What Drilled Taught Me About Ethics in Public Relations
As I listened to Drilled Season 3, I have realized the power that public relations plays. I am going to share about how the strategy of creating doubt shows up not only throughout history, but in modern day communication practices. This post will share what it means to have ethical responsibility in PR today and why transparency is so important.

Using Doubt as a Strategy
The episode that stuck out most to be from the Drilled podcast was Season 3, Episode 3 where they talked a lot about psychological warfare and astroturfing in the oil industry. Public relations was being used to manufacture uncertainty. When releasing statements, PR professionals reframed issues that were occuring as "still debated".
As public relations grew over time, leaders like Daniel Edelman helped shape it into a tool for managing corporate reputation. He focused on building relationships, working with the media and making companies look more credible (Institute for Public Relations, 2022). These strategies allowed trust to be bulit but they also gave companies a way to control how people saw them. As time went on these methods became more polished but the power to influence became even stronger (Isaac, 2023).

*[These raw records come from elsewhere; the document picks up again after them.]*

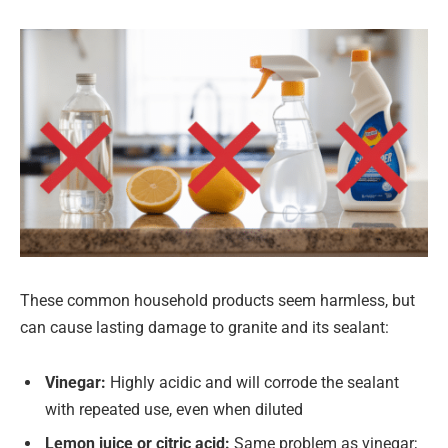
These common household products seem harmless, but
can cause lasting damage to granite and its sealant:
Vinegar:
Highly acidic and will corrode the sealant
with repeated use, even when diluted
Lemon juice or citric acid:
Same problem as vinegar;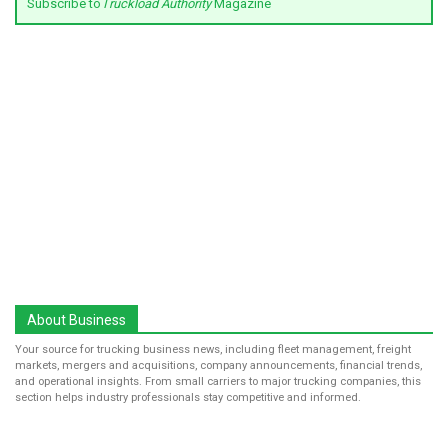
Subscribe to
Truckload Authority
Magazine
About Business
Your source for trucking business news, including fleet management, freight
markets, mergers and acquisitions, company announcements, financial trends,
and operational insights. From small carriers to major trucking companies, this
section helps industry professionals stay competitive and informed.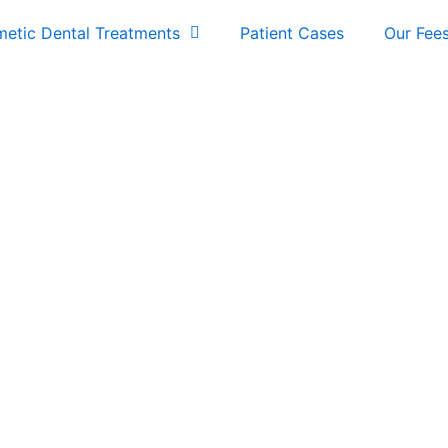
etic Dental Treatments
Patient Cases
Our Fee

This raised an important ethical question for me. If early PR campaigns focused on creating doubt, can modern PR shape how people see responsibility and accountability? The line between giving public clear information and managing how it is perceived has become thin these days (PRSA, 2019).

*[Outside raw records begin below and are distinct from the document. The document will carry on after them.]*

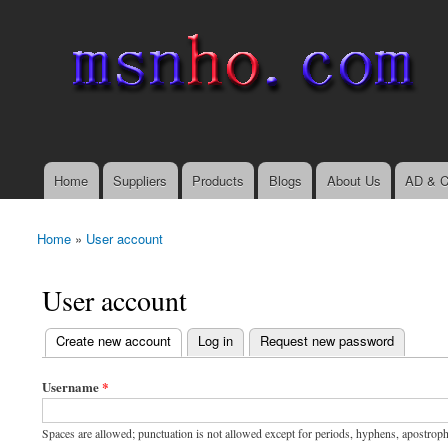
msnho.com
Search
Search form
login link
Home
Suppliers
Products
Blogs
About Us
AD & C
Main menu
Home
»
User account
You are here
User account
(active tab)
Create new account
Log in
Request new password
Primary tabs
Username
*
Spaces are allowed; punctuation is not allowed except for periods, hyphens, apostrop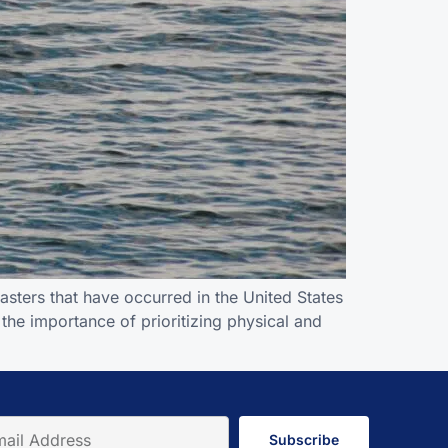
asters that have occurred in the United States
 the importance of prioritizing physical and
Subscribe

That is why it is important to follow ethical standards like ones listed in the Public Relations Society of America (2019) Code of Ethics. This code requires honesty, accuracy and sharing truthful information. Misleading the public, even without technically lying, weakens trust (Drilled, 2020).

Modern Day Media Misinformation
This issue isn't just historic. It's happening today.

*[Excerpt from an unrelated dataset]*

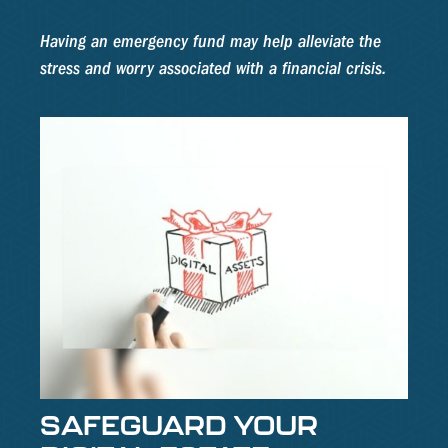
Having an emergency fund may help alleviate the
stress and worry associated with a financial crisis.
SAFEGUARD YOUR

In recent years, Meta Platforms has faced criticism about misinformation of political content on Instagram and Facebook. The Associated Press reported that Meta shut down thousands of fake accounts that were spreading content to divide sides before the 2024 U.S. election. This is just one example of how no matter how companies try to moderate content, misleading information still continues to be a problem today (The Associated Press, 2023).
This reminds me of what Drilled talked about with historical PR campaigns. Back then, corporations used PR to create doubt and frame public opinion. Today, platforms like Meta can do something similar by shaping what people see and control how they think even if they promise not to. This is why ethics in PR is so important. Actions, systems and policies have to support honesty and truth.

Why This Matters to Me
Choosing Integrity in a Digital World
After listening to the Drilled podcast, I saw public relations a little differently. PR isn't just about crafting persuasive messages, it's about choosing where to draw ethical lines. Having the power to shape narratives is huge and something I do not take lightly. But with that power comes a choice: protect the client at all costs or protect the public's right to truthful information. Ethical communication is not optional, it's responsible.